OSHA Moves to Protect Workers from Climate-Fueled Heat Waves

The Biden administration is taking promising steps toward a safer, healthier future for indoor and outdoor workers.

a person working on a construction project
Credit: Unsplash / Jeriden Villegas

There’s exciting news from the White House today: The Occupational Safety and Health Administration (OSHA) will begin working on a long-overdue standard to protect workers from the severe health harms of heat. Part of a broader package of actions to safeguard communities from the longer, stronger, and more frequent heat waves driven by climate change, this announcement is a critical step to ensure all workers get home safely after a hot shift.

 

U.S. workers are woefully unprotected from the potentially debilitating and deadly injuries and illnesses associated with extreme heat. Although employers are broadly supposed to ensure workers have access to life-saving water, rest, and shade under the federal General Duty Clause, the rule is neither detailed enough nor regularly enforced. That’s why scientists and advocates have called on OSHA since at least 1972 to develop and implement a specific heat standard. Today’s announcement finally kicks that process off with an Advanced Notice of Proposed Rulemaking (ANPR) for outdoor and indoor workplaces. 

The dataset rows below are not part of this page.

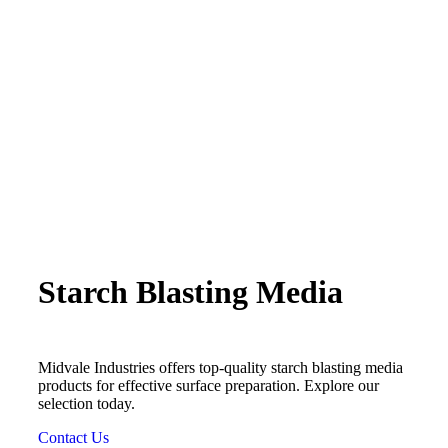
Starch Blasting Media
Midvale Industries offers top-quality starch blasting media
products for effective surface preparation. Explore our
selection today.
Contact Us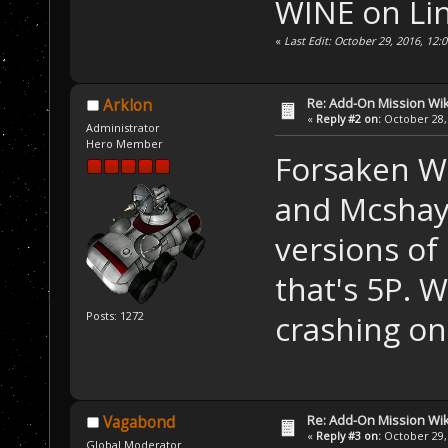
WINE on Li
«
Last Edit: October 29, 2016, 12
Re: Add-On Mission Wi
Arklon
«
Reply #2 on:
October 28, 
Administrator
Hero Member
Forsaken W
and Mcshay.
versions of 
that's 5P. 
crashing on
Posts: 1272
Re: Add-On Mission Wi
Vagabond
«
Reply #3 on:
October 29, 
Global Moderator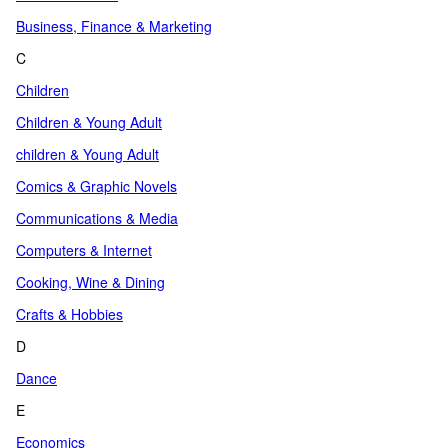
Business, Finance & Marketing
C
Children
Children & Young Adult
children & Young Adult
Comics & Graphic Novels
Communications & Media
Computers & Internet
Cooking, Wine & Dining
Crafts & Hobbies
D
Dance
E
Economics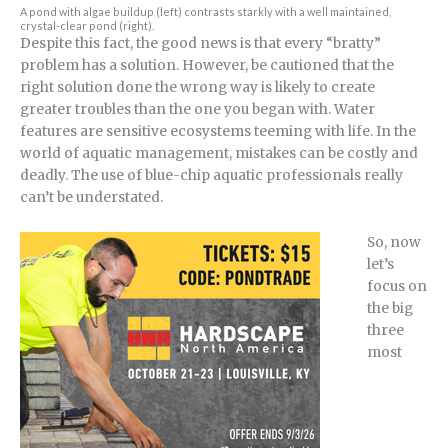
A pond with algae buildup (left) contrasts starkly with a well maintained,
crystal-clear pond (right).
Despite this fact, the good news is that every “bratty”
problem has a solution. However, be cautioned that the
right solution done the wrong way is likely to create
greater troubles than the one you began with. Water
features are sensitive ecosystems teeming with life. In the
world of aquatic management, mistakes can be costly and
deadly. The use of blue-chip aquatic professionals really
can’t be understated.
So, now
let’s
focus on
the big
three
most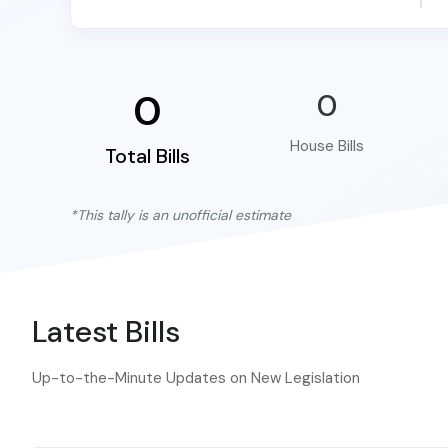
0
0
House Bills
Total Bills
*This tally is an unofficial estimate
Latest Bills
Up-to-the-Minute Updates on New Legislation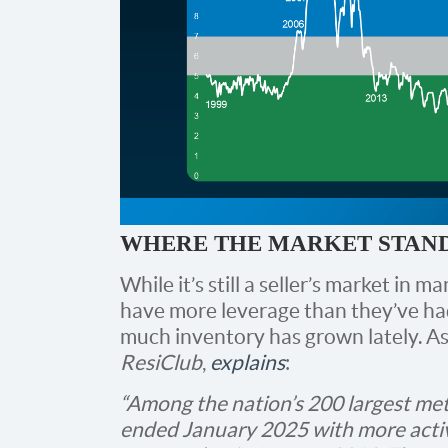
WHERE THE MARKET STAN
While it’s still a seller’s market in 
have more leverage than they’ve had
much inventory has grown lately. A
ResiClub
,
explains
:
“Among the nation’s 200 largest me
ended January 2025 with more activ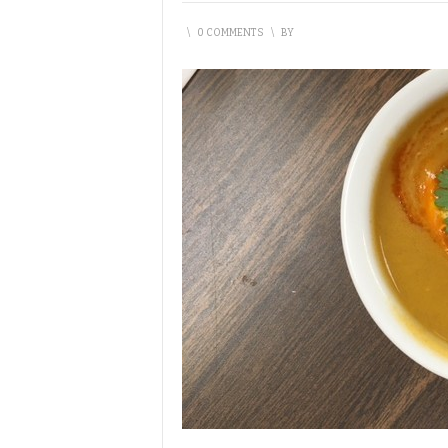
\
0 COMMENTS
\
BY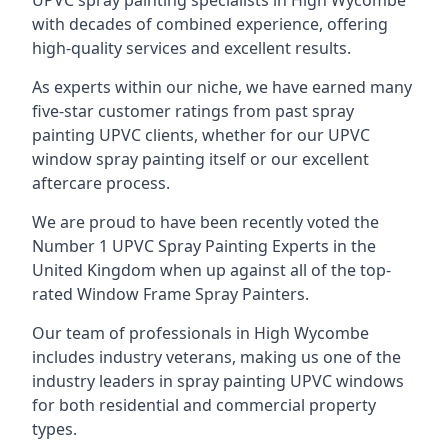
UPVC spray painting specialists in High Wycombe
with decades of combined experience, offering
high-quality services and excellent results.
As experts within our niche, we have earned many
five-star customer ratings from past spray
painting UPVC clients, whether for our UPVC
window spray painting itself or our excellent
aftercare process.
We are proud to have been recently voted the
Number 1 UPVC Spray Painting Experts
in the
United Kingdom when up against all of the top-
rated Window Frame Spray Painters.
Our team of professionals in High Wycombe
includes industry veterans, making us one of the
industry leaders in spray painting UPVC windows
for both residential and commercial property
types.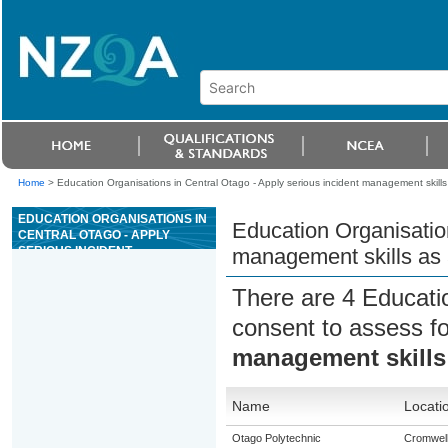
Home
>
Education Organisations in Central Otago - Apply serious incident management skills a
EDUCATION ORGANISATIONS IN
Education Organisation
CENTRAL OTAGO - APPLY
SERIOUS INCIDENT
management skills as a
MANAGEMENT SKILLS AS A
SENIOR RAFT GUIDE FOR
There are 4 Educati
GRADE 3 RIVERS
consent to assess f
management skills a
Name
Locati
Otago Polytechnic
Cromwel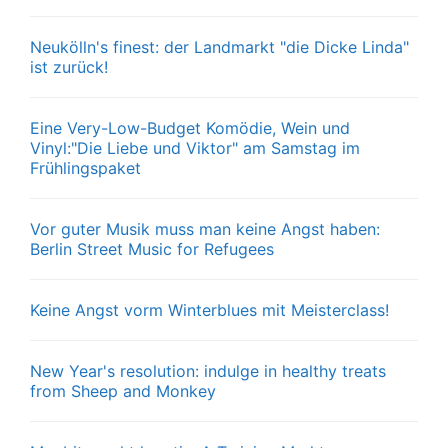
Neukölln's finest: der Landmarkt "die Dicke Linda"
ist zurück!
Eine Very-Low-Budget Komödie, Wein und
Vinyl:"Die Liebe und Viktor" am Samstag im
Frühlingspaket
Vor guter Musik muss man keine Angst haben:
Berlin Street Music for Refugees
Keine Angst vorm Winterblues mit Meisterclass!
New Year's resolution: indulge in healthy treats
from Sheep and Monkey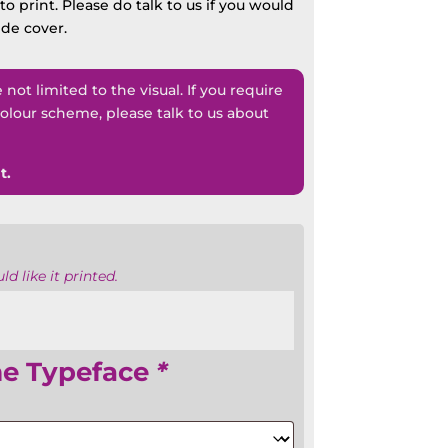
o print. Please do talk to us if you would
ide cover.
ot limited to the visual. If you require
lour scheme, please talk to us about
t.
d like it printed.
me Typeface
*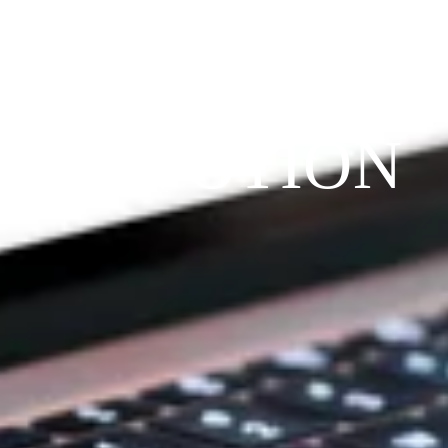
THE 
PRAYFIT 
DEVOTION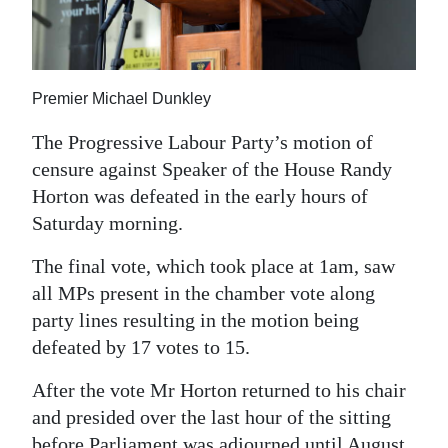
News
Business
Sport
Premier Michael Dunkley
Life
The Progressive Labour Party’s motion of
censure against Speaker of the House Randy
Opinion
Horton was defeated in the early hours of
Saturday morning.
RG
Podcast
The final vote, which took place at 1am, saw
all MPs present in the chamber vote along
Jobs
party lines resulting in the motion being
Classifieds
defeated by 17 votes to 15.
Obituaries
After the vote Mr Horton returned to his chair
and presided over the last hour of the sitting
Weather
before Parliament was adjourned until August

But that step isn’t enough on its own, because OSHA isn’t exactly speedy when it comes to developing new rules. The entire process can take more than a decade—and as we saw this summer, workers simply can’t wait that long for better safeguards. The administration, thankfully, is proposing a “multi-prong initiative” that includes more immediate interventions to reduce heat-related health harms. 

One of those near-term interventions will be for OSHA to boost heat-related inspections; improve their response to heat-related complaints from workers, unions, and other worker advocates; and increase enforcement of the General Duty Clause. 

Another will be to form a Heat Illness Prevention Work Group to “provide diverse perspectives on topics including identification, monitoring, and response to workplace heat hazards; heat emergency response plans; and worker training and engagement.” The workgroup will include at least one labor representative from OSHA’s existing National Advisory Committee on Occupational Safety and Health, and an unnamed number of new members from “a range of sectors and industries.” It will be critical for this workgroup to center workers, who have the best sense of the dangers they face on the job and how to address them. 

 
a man washing a car
Credit: Jorge Quinteros, Creative Commons / CC-BY-NC-ND 2.0

As mentioned above, the new package of heat initiatives goes beyond workplaces to keep people safe in their homes and communities. But those measures also help keep workers safe! That’s because the harms of heat tend to accumulate through the day. Workers who labor in the heat and then return to hot housing are more likely to suffer heat-related illnesses than those who have a cool place to rest. And then there are all the workers who can be exposed to unhealthy temperatures in someone else’s home, such as home healthcare providers, communication technicians, and many more.

Today’s announcements are promising first steps toward a safer, healthier future for indoor and outdoor workers who toil in dangerously hot conditions. We look forward to working with OSHA, our labor partners, and others to ensure workers can survive and thrive in the face of rising temperatures—and help build the clean energy economy we need to limit future warming.